**Task statement:** Everything from the line containing "Kategória: Preteky 2013" to the end of the listing is to be set down exactly, both ends included, and nothing before it.

**Collected material:**
========================================

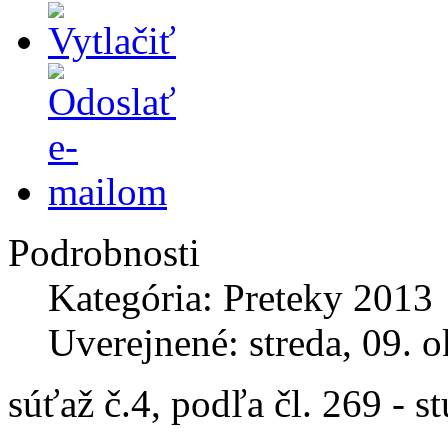
Podrobnosti
Kategória: Preteky 2013
Uverejnené: streda, 09. 
súťaž č.4, podľa čl. 269 -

========================================

**Problem solution:**
Kategória: Preteky 2013
Uverejnené: streda, 09. 
súťaž č.4, podľa čl. 269 -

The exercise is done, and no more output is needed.